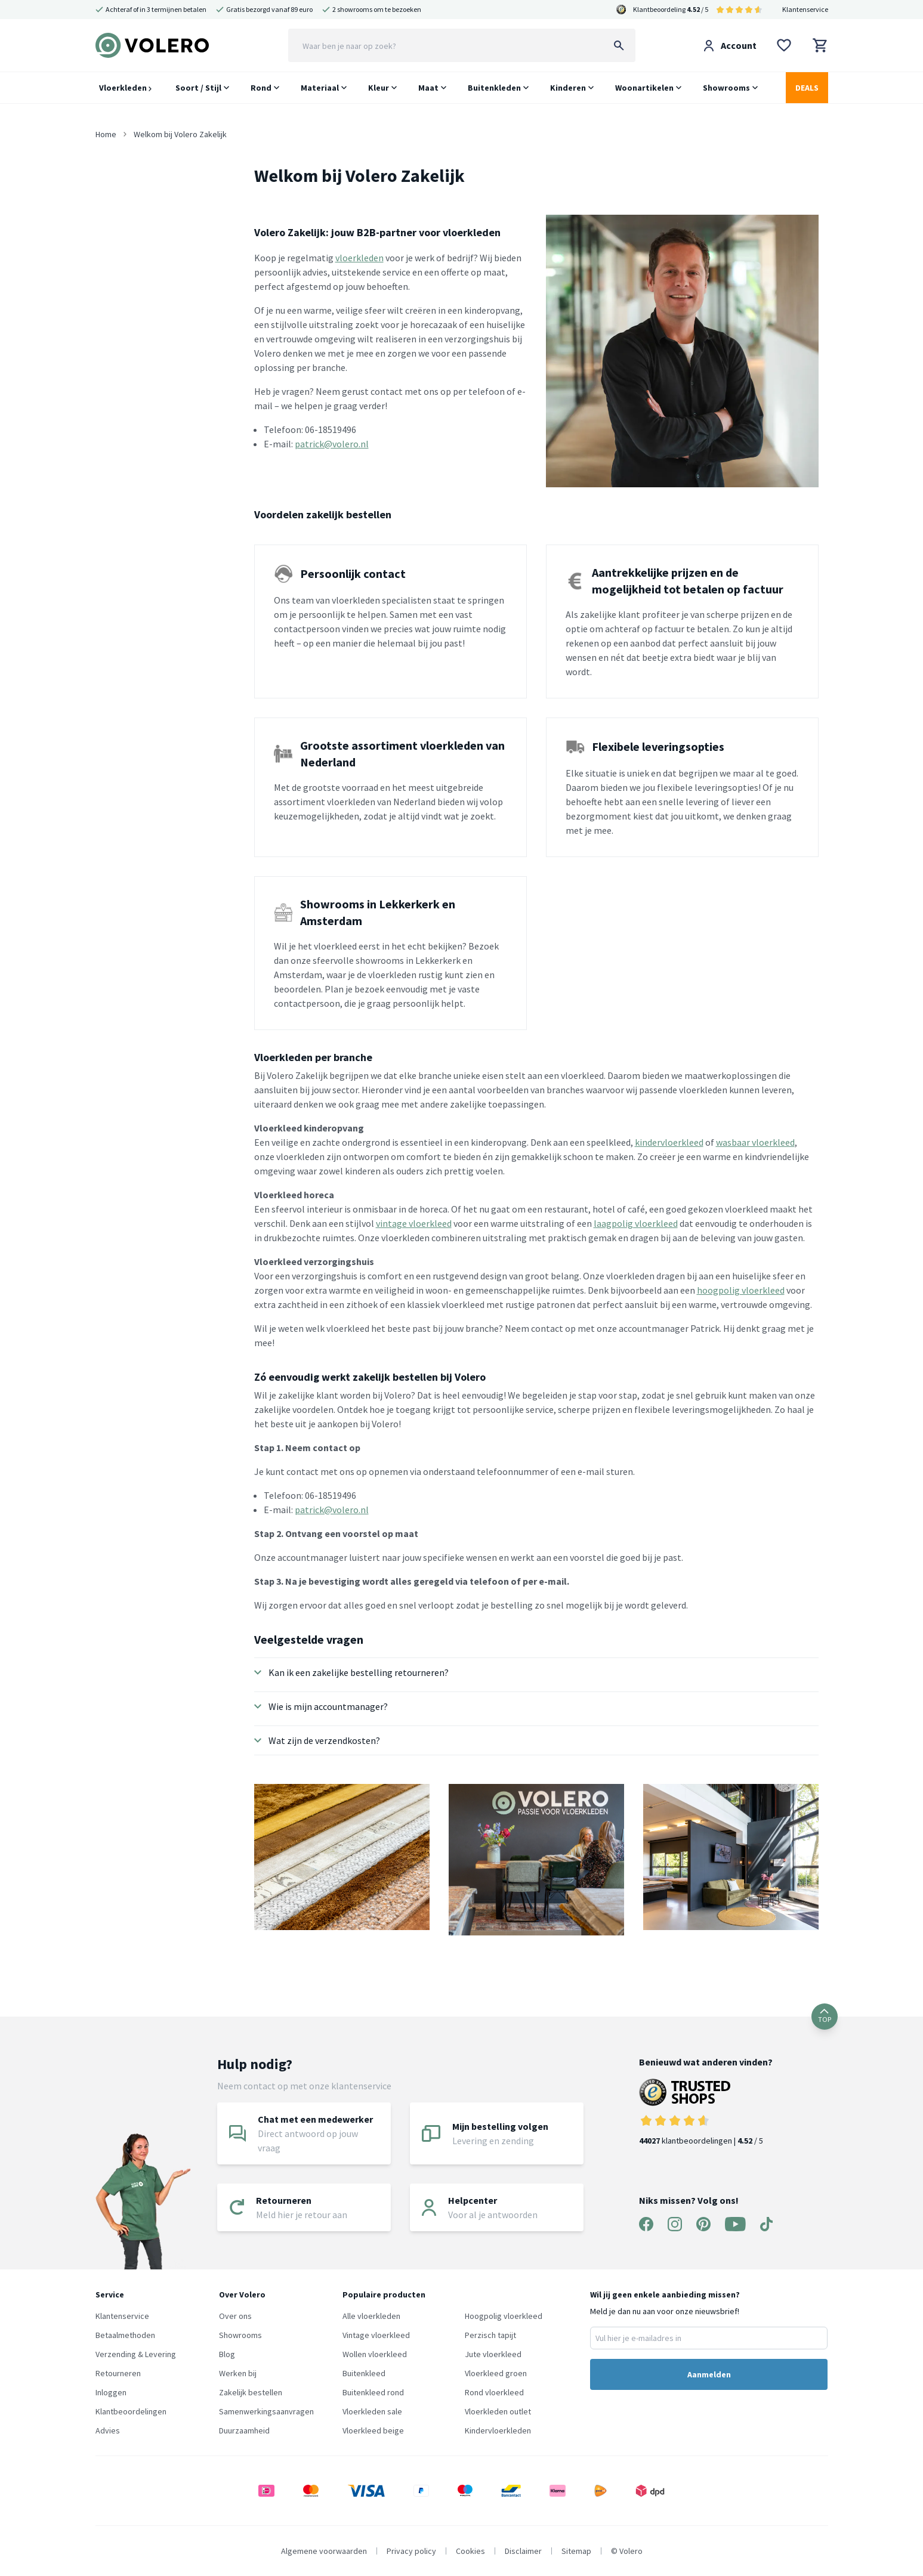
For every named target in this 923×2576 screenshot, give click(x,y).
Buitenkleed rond (373, 2392)
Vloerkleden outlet (498, 2411)
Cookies (470, 2551)
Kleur (378, 87)
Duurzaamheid (244, 2430)
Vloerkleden (125, 87)
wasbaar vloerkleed (755, 1142)
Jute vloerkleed (493, 2354)
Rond (261, 87)
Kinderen (568, 87)
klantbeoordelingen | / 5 (706, 2112)
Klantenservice (805, 9)
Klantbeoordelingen (130, 2411)
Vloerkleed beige (373, 2430)
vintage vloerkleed (414, 1223)
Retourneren (118, 2373)
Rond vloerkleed (494, 2392)
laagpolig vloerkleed (636, 1223)
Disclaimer (523, 2551)
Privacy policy (411, 2551)
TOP (824, 2016)
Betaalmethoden (125, 2335)
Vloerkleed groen (496, 2373)
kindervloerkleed (669, 1142)
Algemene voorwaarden (324, 2551)
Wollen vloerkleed (374, 2354)
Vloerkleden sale (372, 2411)
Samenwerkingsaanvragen (266, 2411)
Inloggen (110, 2392)
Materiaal (320, 87)
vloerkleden (359, 258)
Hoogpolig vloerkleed (503, 2316)
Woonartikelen (644, 87)
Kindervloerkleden (498, 2430)
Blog (227, 2354)
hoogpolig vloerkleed (741, 1290)
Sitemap (576, 2551)
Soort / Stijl (198, 87)
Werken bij (238, 2373)
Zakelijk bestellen (250, 2392)
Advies (107, 2430)
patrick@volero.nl (332, 444)
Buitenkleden (494, 87)
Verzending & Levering (135, 2354)
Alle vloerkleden (371, 2316)
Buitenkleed (363, 2373)
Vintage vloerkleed (376, 2335)
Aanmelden (709, 2374)
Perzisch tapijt (490, 2335)
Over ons (235, 2316)
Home (105, 134)
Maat (428, 87)
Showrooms (726, 87)
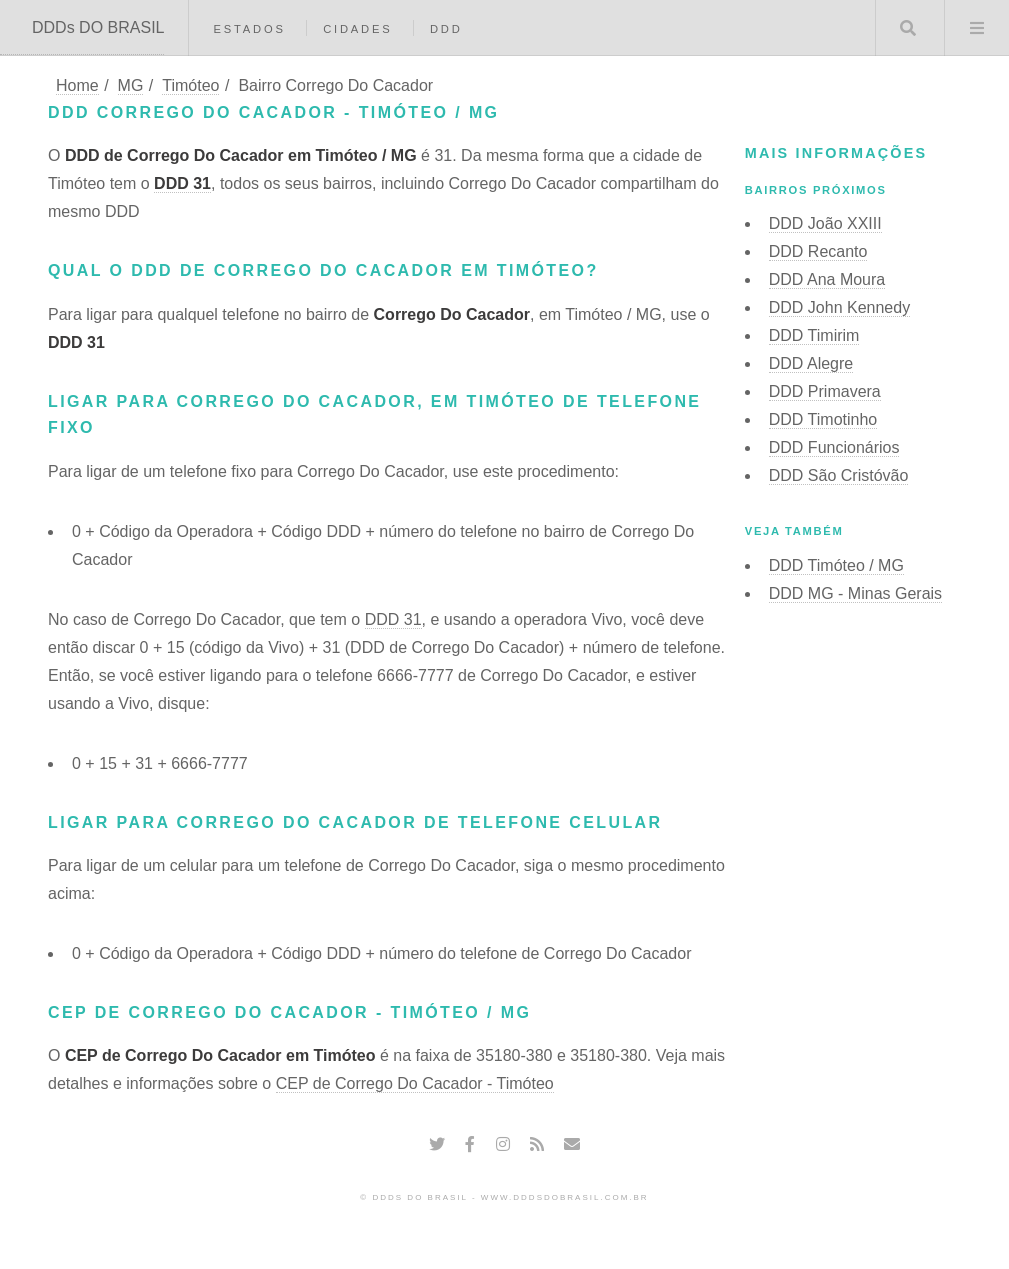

··········

§ **WORK ORDER**
Write out exactly, please, the lines that start at the one containing "Soort / Stijl (198, 87)" and run through the final line of the entries, both included, leaving pictures out.

§ **WRITTEN SOLUTION**
Soort / Stijl (198, 87)
Werken bij (238, 2373)
Zakelijk bestellen (250, 2392)
Advies (107, 2430)
patrick@volero.nl (332, 444)
Buitenkleden (494, 87)
Verzending & Levering (135, 2354)
Alle vloerkleden (371, 2316)
Buitenkleed (363, 2373)
Vintage vloerkleed (376, 2335)
Aanmelden (709, 2374)
Perzisch tapijt (490, 2335)
Over ons (235, 2316)
Home (105, 134)
Maat (428, 87)
Showrooms (726, 87)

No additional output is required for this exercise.